Tuesday, May 6, 2014

How a lawyer argues freedom of religion v. gay rights

It's always interesting to see a church take its act outside the four walls of their building, digitally if not in bodily form. The public at large is always more varied, not to mention rowdier, than your typical congregation.

Abbotsford's largest church (and one of the biggest in the province) is presently posting on the TWU law school issue (see for yourself at http://northview.org/trinity-western-university-sexual-ethics/). Being traditionally evangelical in its doctrine, it supports TWU's contention that the only scripturally acceptable marriage is between a woman and a man. Needless to say, the church's blog has come under heavy (if sometimes emotional and poorly reasoned) fire from a handful of responders.

However, among the responses was one that I feel deserves a broader audience. It was written by a local lawyer who argued the merits of the TWU application for a law school on the same basis as I did in my previous post; i.e., not on personal beliefs about gay issues (pro in my case) but rather what the law would permit given Charter protection for freedom of religion. I know the gentleman and greatly admire his rather huge heart for the vulnerable. But I have no idea what his personal views are on the question of gay marriage.

At any rate, here is his post:

If you watched the deliberations of the Law Society of BC on this matter as I did, you will know that they most certainly DID NOT give “public endorsement to TWU’s practice of discriminating against members of the LGTBQ community and, further, granting legitimacy, in the public sphere, to TWU’s Christian view that homosexuality is wrong.” Member after member decried, condemned and dissociated from TWU’s covenant. 

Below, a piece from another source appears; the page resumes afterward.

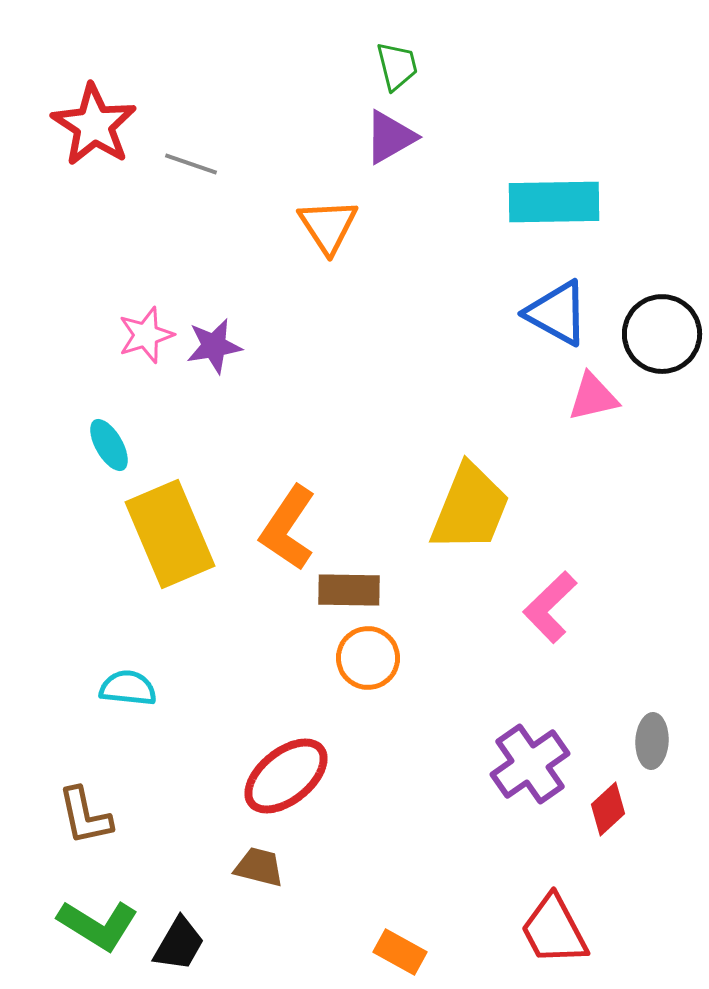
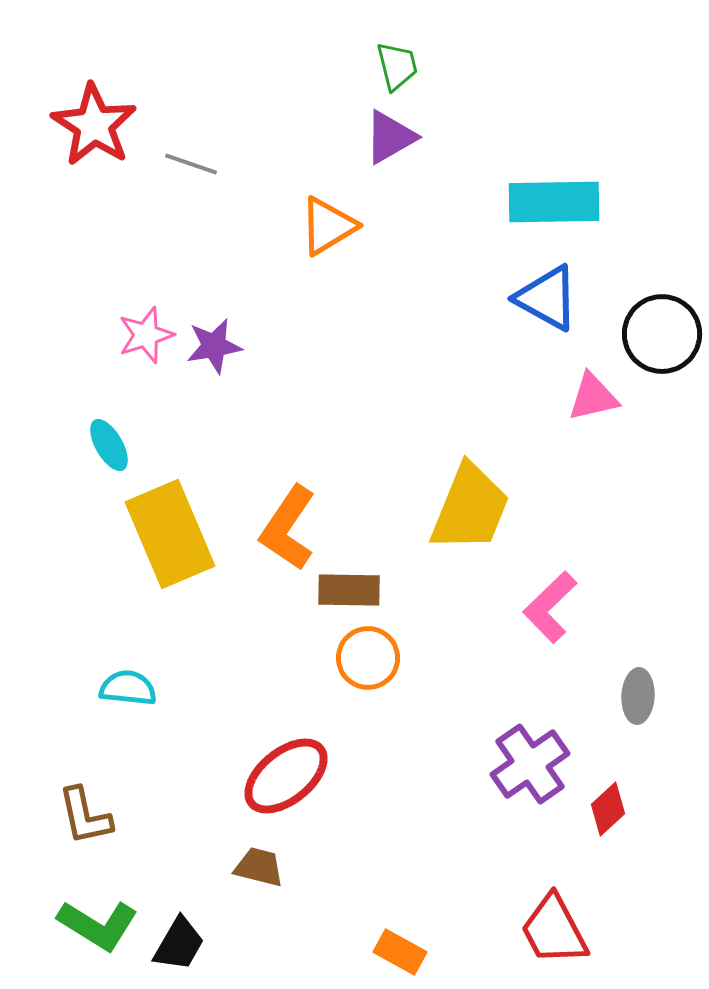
orange triangle: rotated 32 degrees clockwise
blue triangle: moved 10 px left, 15 px up
gray ellipse: moved 14 px left, 45 px up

However, because this was a decision about how to apply the LAW, the large majority of them (a) correctly considered themselves bound by the decision of Canada’s highest court directly on this point in TWU vs Teachers Federation, (b) noted that TWU is a private religious organization which is not publicly funded and is specifically exempt from human rights legislation on religious grounds, (c) noted that, as in the case of the Teachers Federation, there is zero evidence (you know, that stuff that legal decisions are supposed to be based upon) that a TWU law graduate would unlawfully discriminate. 

Some speakers noted that there are already numerous TWU graduates practicing law without a single complaint to the Law Society that any of them has violated the Law Society code of professional conduct in relation to discrimination. Then there is the fact that many lawyers in Canada were educated in foreign law schools (including those at Christian and Muslim universities) and no inquiries were made into the “gay-friendliness” of those schools. How about some equal treatment under the law for potential TWU grads?

I daresay that had the Law Societies of Ontario and Nova Scotia acted according to law instead of according to emotion, they might have come to the same conclusion as several other Law Societies.